After the “wee wee game,” my husband told his mother what happened. She and my father-in-law responded with a “forgiveness ceremony” in the backyard, in which they formally forgave Rod for his crime. They thought it was the “Christian” thing to do.
But for my husband, it was a worse trauma than the abuse.
Worse than the abuse.
Believe it or not, his parents kept the offender in their home after this incident. Only later, when he stole a television, did he get the boot. My husband got the message loud and clear: The television was more important than him.
My husband’s family is not fundamentalist Christian. His mother is Catholic; his father has tried on many faiths and settled on a Unitarian church. And yet, their incessant pathologizing of my husband’s pain & attempts at healing looks exactly like the fundamentalist cult to which the Duggars belong.
Here is what the “counseling” looked like for Josh Duggars:

Over the past few days, I have witnessed many people on Facebook decrying the Duggars for failing to report sexual abuse and for relying on counseling that blames the victim and forces forgiveness.
And yet, many of these same people have shared memes like this one:

I am not the only one noticing the hypocrisy.
Imagine how it feels to be my husband–whose primary trauma was the forgiveness ceremony in his backyard–and scroll past a meme like the one above.

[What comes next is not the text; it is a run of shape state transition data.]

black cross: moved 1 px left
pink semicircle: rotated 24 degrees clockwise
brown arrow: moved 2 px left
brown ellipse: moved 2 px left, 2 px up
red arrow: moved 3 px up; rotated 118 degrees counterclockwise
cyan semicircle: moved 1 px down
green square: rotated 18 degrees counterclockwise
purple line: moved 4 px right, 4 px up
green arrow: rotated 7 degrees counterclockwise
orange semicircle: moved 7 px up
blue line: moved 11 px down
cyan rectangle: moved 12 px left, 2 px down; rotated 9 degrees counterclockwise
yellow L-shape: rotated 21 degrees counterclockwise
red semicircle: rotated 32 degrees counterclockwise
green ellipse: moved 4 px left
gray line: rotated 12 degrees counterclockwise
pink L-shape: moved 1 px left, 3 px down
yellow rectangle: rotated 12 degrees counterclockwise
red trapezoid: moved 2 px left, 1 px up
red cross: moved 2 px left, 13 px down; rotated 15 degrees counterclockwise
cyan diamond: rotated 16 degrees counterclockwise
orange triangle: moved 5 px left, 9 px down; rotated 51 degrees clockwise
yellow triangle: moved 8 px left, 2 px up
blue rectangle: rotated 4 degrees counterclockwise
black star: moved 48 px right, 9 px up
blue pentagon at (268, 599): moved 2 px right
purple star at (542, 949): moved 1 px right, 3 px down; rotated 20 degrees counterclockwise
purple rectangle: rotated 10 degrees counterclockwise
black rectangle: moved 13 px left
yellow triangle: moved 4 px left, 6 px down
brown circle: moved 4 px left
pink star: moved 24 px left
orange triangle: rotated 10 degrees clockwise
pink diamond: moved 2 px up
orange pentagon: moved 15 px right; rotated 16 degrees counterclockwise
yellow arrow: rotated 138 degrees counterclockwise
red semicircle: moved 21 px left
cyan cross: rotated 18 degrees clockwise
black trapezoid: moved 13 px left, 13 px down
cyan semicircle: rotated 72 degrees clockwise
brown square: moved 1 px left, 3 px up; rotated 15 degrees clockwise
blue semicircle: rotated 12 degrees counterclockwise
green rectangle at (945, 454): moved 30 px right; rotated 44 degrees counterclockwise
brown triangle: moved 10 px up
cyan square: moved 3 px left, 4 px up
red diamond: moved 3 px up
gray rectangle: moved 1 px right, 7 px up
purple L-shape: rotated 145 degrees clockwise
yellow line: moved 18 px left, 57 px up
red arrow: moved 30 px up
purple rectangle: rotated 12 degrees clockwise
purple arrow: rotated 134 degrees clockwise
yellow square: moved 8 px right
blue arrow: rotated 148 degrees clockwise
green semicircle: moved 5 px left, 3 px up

Now imagine how it feels for the people who were most responsible for your protection and care to send the same message, over and over: your offender didn’t hurt you; you are hurting you.
This is abuse.
This is abuse.
This is abuse.
If you think I am exaggerating, take a moment to scroll back up and look long and hard at #3 on that Institute of Basic Life Principles “counseling” tract.
#3. What parts do we damage with bitterness and guilt?
Telling survivors to stop hurting your perpetrator by expressing your pain, as in the above meme, is a manipulation tactic designed to silence survivors. It’s a tactic to make everyone more cozy and comfortable, free of exposure to ugly truths.
It is, in effect, a double bind: You MUST heal, but you MUST refrain from doing the one thing that might help you heal, which is telling your story.
My husband’s parents are the masters of the double bind.
When my husband tried antidepressants and started to feel better, his father said, “I hear those pills are bad for you. Why can’t you just meditate?”
It was the exact same thing he did to him as a child: bullying him into a spiritual solution, as if the problem were him, not the changes to his brain from PTSD and depression, but him. If only my husband would be more spiritual. If only he would forgive like a good little Christian, he would be healed.
Later, my father-in-law went to a minister and complained about my husband dredging up the past. The minister called it “abuse” for my husband to hold his parents accountable. My father-in-law, feeling validated and victorious, called and accused my husband of becoming an “abuser” by not simply getting over it.
Holding someone accountable is abuse? But exposing your child to a molester and dragging him into an unwanted forgiveness ceremony is not abuse? That is some master manipulation right there, straight from mainstream Christianity.
To my father-in-law, I would like to say: I had a nightmare, too. That my husband would never want to leave that isolation unit for fear of what might attack him on the outside. That he would prefer to live forever in that bubble because in there, your nightmares could not reach him. Even if it meant I couldn’t, too.